Ray Hartley OAM, pianist/songwriter, died peacefully November 15, 2014 in NYC at the age of 89. As a leading performer at New York's finest New York supper clubs in the 1960s to 1980s, Mr. Hartley romanced audiences at the Waldorf-Astoria's Peacock Alley, the Savoy Hilton, the Sheraton-East, the St. Regis-Sheraton, the Carlton House, the St. Moritz, the Americana, and the Helmsley Palace. His elegant keyboard styling was described by The New Yorker magazine as being "like a good extra-brut Château Lafite, thoroughly refined and poetic, yet always effervescent."

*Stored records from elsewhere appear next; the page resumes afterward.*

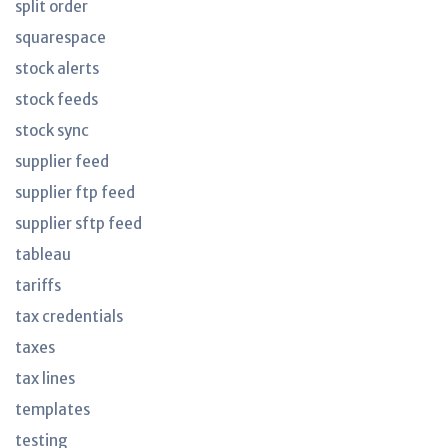
split order
squarespace
stock alerts
stock feeds
stock sync
supplier feed
supplier ftp feed
supplier sftp feed
tableau
tariffs
tax credentials
taxes
tax lines
templates
testing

Born in Kellerberrin, Western Australia, he received his first piano lesson at age 7, began winning solo competitions at age 12, made his radio debut at 14, and at 17 introduced his first Ray Hartley instrumental trio at the Esler-McMorrow Ballroom in Perth. After doing service in the Royal Australian Air Force he moved to Sydney where he became pianist/arranger for popular orchestras and resumed his classical studies with renowned music authority Nancy Salas, MBE. Upon receiving his diploma at the Sydney Conservatory of Music he moved to London to study at the Royal Academy of Music. As a popular guest artist on British radio, his first published song, "Let's Do It Again," became an international hit, followed by "Welcome Home," written especially for Vera Lynn, famous WWII British vocalist. In addition to his piano and orchestral works, Ray accompanied and conducted for such performers as Terry-Thomas and singer Sam Browne on radio and TV and on concert tours. Before leaving London for NYC he was honored to give a Royal Command Performance before Queen Elizabeth and The Royal Family at the Victoria Palace Theater.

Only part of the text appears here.